The alarms all disappear. We can make sure this is not caused by a freakish accident but because the value analysis understand exactly what goes on during execution of this program: the hexadecimal representation of `0x12345` in the contents of array `buf[]`, in a snapshot taken at the end of `putnum()`.

Generalizing

The exercise can be made more interesting by considering the safety of `putnum()` when called with an unknown argument:

```unsigned long unknown();

int main(void)
{
putnum(unknown());
putchar('\n');
return 0;
}
```

I have to admit I made a mistake here when replying to the bug report: I did not try it. Biased by hours spent on difficult case studies, I thought that the value analysis would need to have different execution paths (where the program is valid for slightly different reasons) manually separated in order to conclude that the program is safe. Something like the following hint, placed in a strategic location, according to the principles in this post.

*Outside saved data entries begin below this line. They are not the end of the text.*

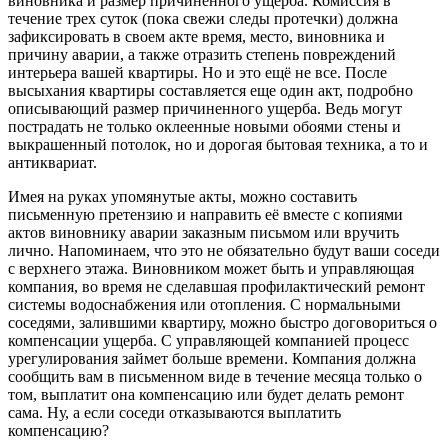
виновника и размер причиненного ущерба. Комиссия в
течение трех суток (пока свежи следы протечки) должна
зафиксировать в своем акте время, место, виновника и
причину аварии, а также отразить степень повреждений
интерьера вашей квартиры. Но и это ещё не все. После
высыхания квартиры составляется еще один акт, подробно
описывающий размер причиненного ущерба. Ведь могут
пострадать не только оклеенные новыми обоями стены и
выкрашенный потолок, но и дорогая бытовая техника, а то и
антиквариат.
Имея на руках упомянутые акты, можно составить
письменную претензию и направить её вместе с копиями
актов виновнику аварии заказным письмом или вручить
лично. Напоминаем, что это не обязательно будут ваши соседи
с верхнего этажа. Виновником может быть и управляющая
компания, во время не сделавшая профилактический ремонт
системы водоснабжения или отопления. С нормальными
соседями, залившими квартиру, можно быстро договориться о
компенсации ущерба. С управляющей компанией процесс
урегулирования займет больше времени. Компания должна
сообщить вам в письменном виде в течение месяца только о
том, выплатит она компенсацию или будет делать ремонт
сама. Ну, а если соседи отказываются выплатить
компенсацию?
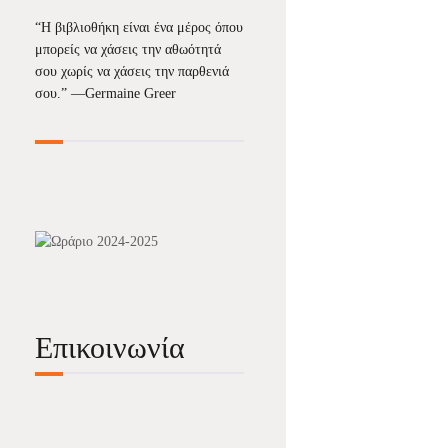
“Η βιβλιοθήκη είναι ένα μέρος όπου
μπορείς να χάσεις την αθωότητά
σου χωρίς να χάσεις την παρθενιά
σου.” —
Germaine Greer
Επικοινωνία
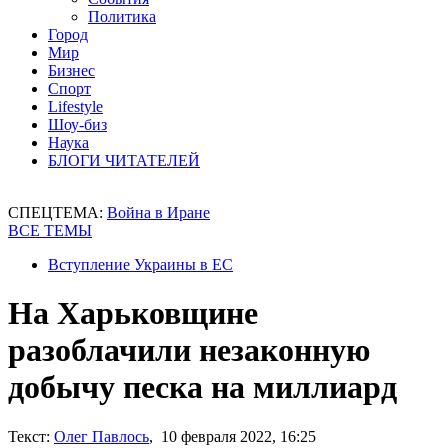
Политика
Город
Мир
Бизнес
Спорт
Lifestyle
Шоу-биз
Наука
БЛОГИ ЧИТАТЕЛЕЙ
СПЕЦТЕМА:
Война в Иране
ВСЕ ТЕМЫ
Вступление Украины в ЕС
На Харьковщине
разоблачили незаконную
добычу песка на миллиард
Текст:
Олег Павлось
, 10 февраля 2022, 16:25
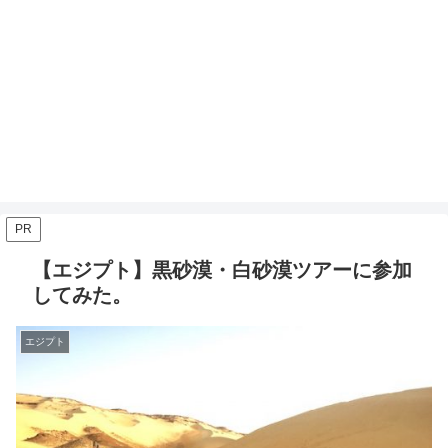
PR
【エジプト】黒砂漠・白砂漠ツアーに参加
してみた。
エジプト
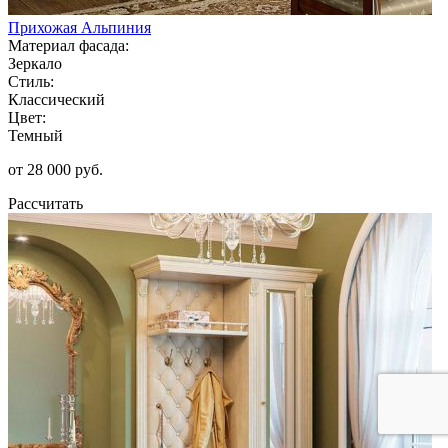
Прихожая Альпиния
Материал фасада:
Зеркало
Стиль:
Классический
Цвет:
Темный
от 28 000 руб.
Рассчитать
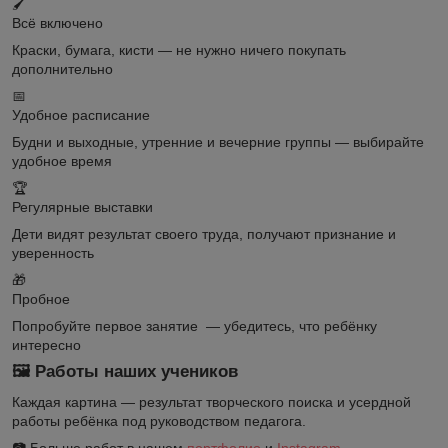
🖌️
Всё включено
Краски, бумага, кисти — не нужно ничего покупать
дополнительно
📅
Удобное расписание
Будни и выходные, утренние и вечерние группы — выбирайте
удобное время
🏆
Регулярные выставки
Дети видят результат своего труда, получают признание и
уверенность
🎁
Пробное
Попробуйте первое занятие — убедитесь, что ребёнку
интересно
🖼️ Работы наших учеников
Каждая картина — результат творческого поиска и усердной
работы ребёнка под руководством педагога.
📷 Больше работ в нашем
портфолио
и
Instagram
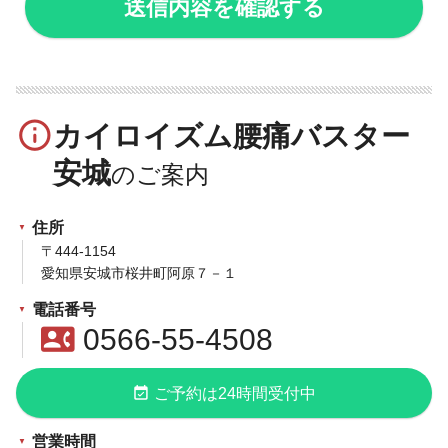
info_outline
カイロイズム腰痛バスター
安城
住所
〒444-1154
愛知県安城市桜井町阿原７－１
電話番号
contact_phone
0566-55-4508
event_available
ご予約は24時間受付中
営業時間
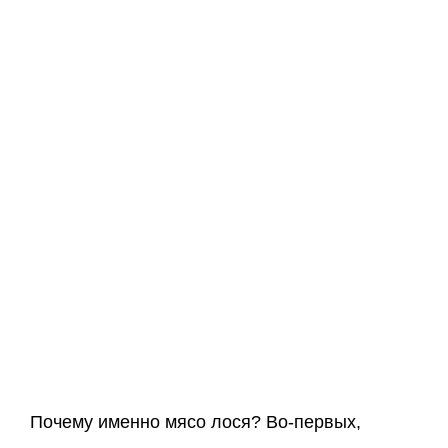
Почему именно мясо лося? Во-первых,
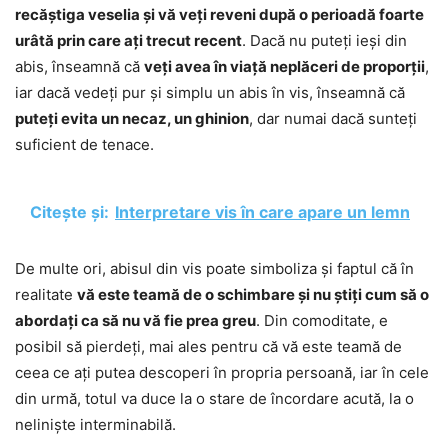
recăștiga veselia și vă veți reveni după o perioadă foarte
urâtă prin care ați trecut recent
. Dacă nu puteți ieși din
abis, înseamnă că
veți avea în viață neplăceri de proporții
,
iar dacă vedeți pur și simplu un abis în vis, înseamnă că
puteți evita un necaz, un ghinion
, dar numai dacă sunteți
suficient de tenace.
Citește și:
Interpretare vis în care apare un lemn
De multe ori, abisul din vis poate simboliza și faptul că în
realitate
vă este teamă de o schimbare și nu știți cum să o
abordați ca să nu vă fie prea greu
. Din comoditate, e
posibil să pierdeți, mai ales pentru că vă este teamă de
ceea ce ați putea descoperi în propria persoană, iar în cele
din urmă, totul va duce la o stare de încordare acută, la o
neliniște interminabilă.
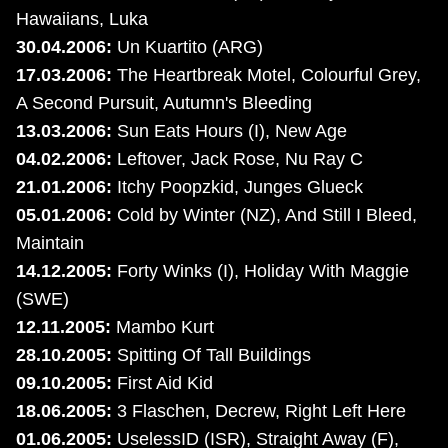
Hawaiians, Luka
30.04.2006:
Un Kuartito (ARG)
17.03.2006:
The Heartbreak Motel, Colourful Grey,
A Second Pursuit, Autumn's Bleeding
13.03.2006:
Sun Eats Hours (I), New Age
04.02.2006:
Leftover, Jack Rose, Nu Ray C
21.01.2006:
Itchy Poopzkid, Junges Glueck
05.01.2006:
Cold by Winter (NZ), And Still I Bleed,
Maintain
14.12.2005:
Forty Winks (I), Holiday With Maggie
(SWE)
12.11.2005:
Mambo Kurt
28.10.2005:
Spitting Of Tall Buildings
09.10.2005:
First Aid Kid
18.06.2005:
3 Flaschen, Decrew, Right Left Here
01.06.2005:
UselessID (ISR), Straight Away (F),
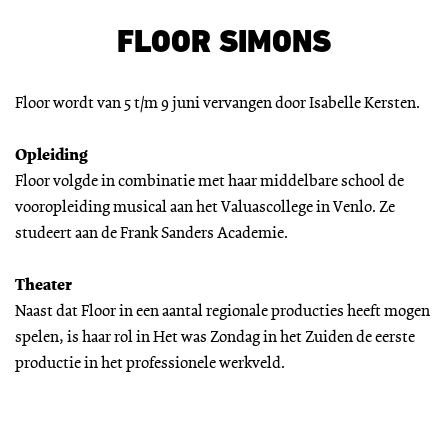
FLOOR SIMONS
Floor wordt van 5 t/m 9 juni vervangen door Isabelle Kersten.
Opleiding
Floor volgde in combinatie met haar middelbare school de
vooropleiding musical aan het Valuascollege in Venlo. Ze
studeert aan de Frank Sanders Academie.
Theater
Naast dat Floor in een aantal regionale producties heeft mogen
spelen, is haar rol in Het was Zondag in het Zuiden de eerste
productie in het professionele werkveld.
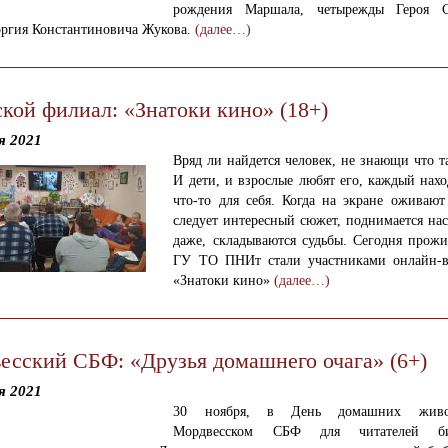
рождения Маршала, четырежды Героя Со
оргия Константиновича Жукова.
(далее…)
ской филиал: «Знатоки кино» (18+)
я 2021
Вряд ли найдется человек, не знающи что т
И дети, и взрослые любят его, каждый нах
что-то для себя. Когда на экране оживают
следует интересный сюжет, поднимается на
даже, складываются судьбы. Сегодня прож
ГУ ТО ПНИт стали участниками онлайн-
«Знатоки кино»
(далее…)
есский СБФ: «Друзья домашнего очага» (6+)
я 2021
30 ноября, в День домашних жив
Мордвесском СБФ
для читателей би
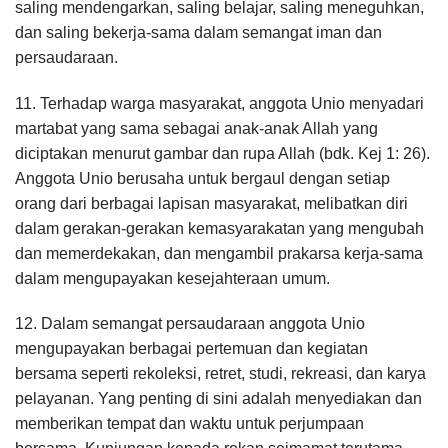
saling mendengarkan, saling belajar, saling meneguhkan,
dan saling bekerja-sama dalam semangat iman dan
persaudaraan.
11. Terhadap warga masyarakat, anggota Unio menyadari
martabat yang sama sebagai anak-anak Allah yang
diciptakan menurut gambar dan rupa Allah (bdk. Kej 1: 26).
Anggota Unio berusaha untuk bergaul dengan setiap
orang dari berbagai lapisan masyarakat, melibatkan diri
dalam gerakan-gerakan kemasyarakatan yang mengubah
dan memerdekakan, dan mengambil prakarsa kerja-sama
dalam mengupayakan kesejahteraan umum.
12. Dalam semangat persaudaraan anggota Unio
mengupayakan berbagai pertemuan dan kegiatan
bersama seperti rekoleksi, retret, studi, rekreasi, dan karya
pelayanan. Yang penting di sini adalah menyediakan dan
memberikan tempat dan waktu untuk perjumpaan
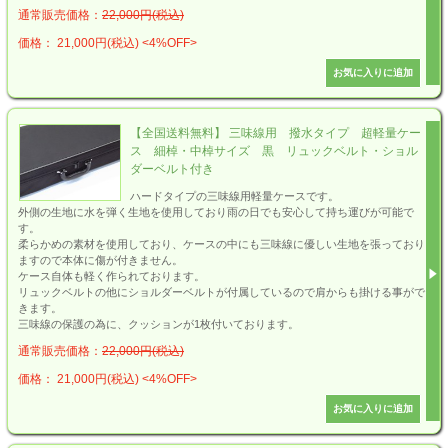
通常販売価格：
22,000円(税込)
価格： 21,000円(税込)
<4%OFF>
【全国送料無料】 三味線用 撥水タイプ 超軽量ケー
ス 細棹・中棹サイズ 黒 リュックベルト・ショル
ダーベルト付き
ハードタイプの三味線用軽量ケースです。
外側の生地に水を弾く生地を使用しており雨の日でも安心して持ち運びが可能で
す。
柔らかめの素材を使用しており、ケースの中にも三味線に優しい生地を張っており
ますので本体に傷が付きません。
ケース自体も軽く作られております。
リュックベルトの他にショルダーベルトが付属しているので肩からも掛ける事がで
きます。
三味線の保護の為に、クッションが1枚付いております。
通常販売価格：
22,000円(税込)
価格： 21,000円(税込)
<4%OFF>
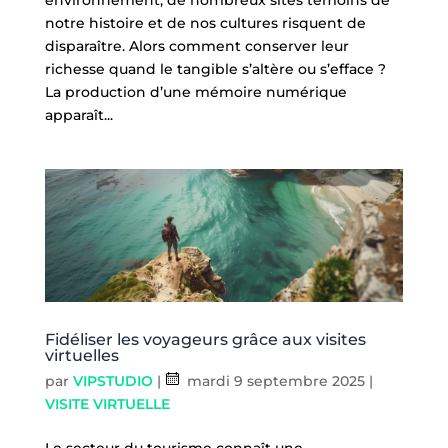
notre histoire et de nos cultures risquent de
disparaître. Alors comment conserver leur
richesse quand le tangible s’altère ou s’efface ?
La production d’une mémoire numérique
apparaît...
Fidéliser les voyageurs grâce aux visites
virtuelles
par
VIPSTUDIO
|
mardi 9 septembre 2025
|
VISITE VIRTUELLE
Le secteur du tourisme connaît une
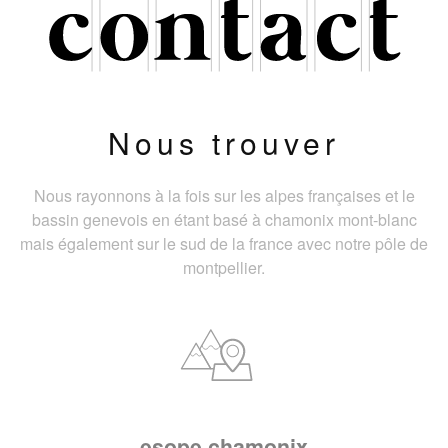
Nous trouver
Nous rayonnons à la fois sur les alpes françaises et le
bassin genevois en étant basé à chamonix mont-blanc
mais également sur le sud de la france avec notre pôle de
montpellier.
esope chamonix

```/*@ assert n <= 15 || 16 <= n <= 65535 || 65536 <= n <= ... ;
```

Such an annotation, typical of those needed for a larger-scale value-analysis-based verification, is not required here (but it does not hurt). Even without it, the value analysis separates the cases where the number is one-digit, two-digits, etc. long by itself, in few millions of processor cycles — that is, in a fraction of a second:

```\$ frama-c -val putnum.c -slevel 500
...
[value] Values for function putnum:
n ∈ {0; }
buf[0] ∈ UNINITIALIZED
[1..7] ∈ [48..70] or UNINITIALIZED
[8] ∈ [48..70]
[9] ∈ {0}
ptr ∈ {{ &buf + [1..8] }}
```

For an annotationless analysis, a lot of information is contained in this snapshot of the program's state. The value analysis is strongly suggesting that it is safe to reduce the size of `buf[]` by one, since `ptr` never goes lower than `buf+1` and `buf[0]` remains uninitialized for all possible `putnum()` arguments. All numbers are printed with at least one digit (`buf[8]` is guaranteed to be initialized and in the range '0'..'F', and `ptr` points no higher than `buf[8]`). On the other hand, elements 1 to 7 are not guaranteed to be written to.

But wait: the value analysis seems to be saying that it's safe to reduce the size of `buf[]` by one, but perhaps this code is not intended only for 32-bit architectures? Perhaps the additional element serves to make the function safe on a 64-bit architecture. Let us try it out:

```\$ frama-c -val putnum.c -slevel 500 -machdep x86_64
...
putnum.c:16:[kernel] warning: out of bounds write. assert \valid(ptr);
...
[value] Values for function putnum:
n ∈ {0; }
buf[0..7] ∈ [48..70] or UNINITIALIZED
[8] ∈ [48..70]
[9] ∈ {0}
ptr ∈ {{ &buf + [0..8] }}
```

On a 64-bit architecture, all the elements of `buf[]` seem to be useful, but there may be a problem with `ptr` at line 16. Determining whether this is a true or false alarm will be left as an exercise to the reader (download file putnum.c).

Zaynah Dargaye provided insights based on an early version of this post.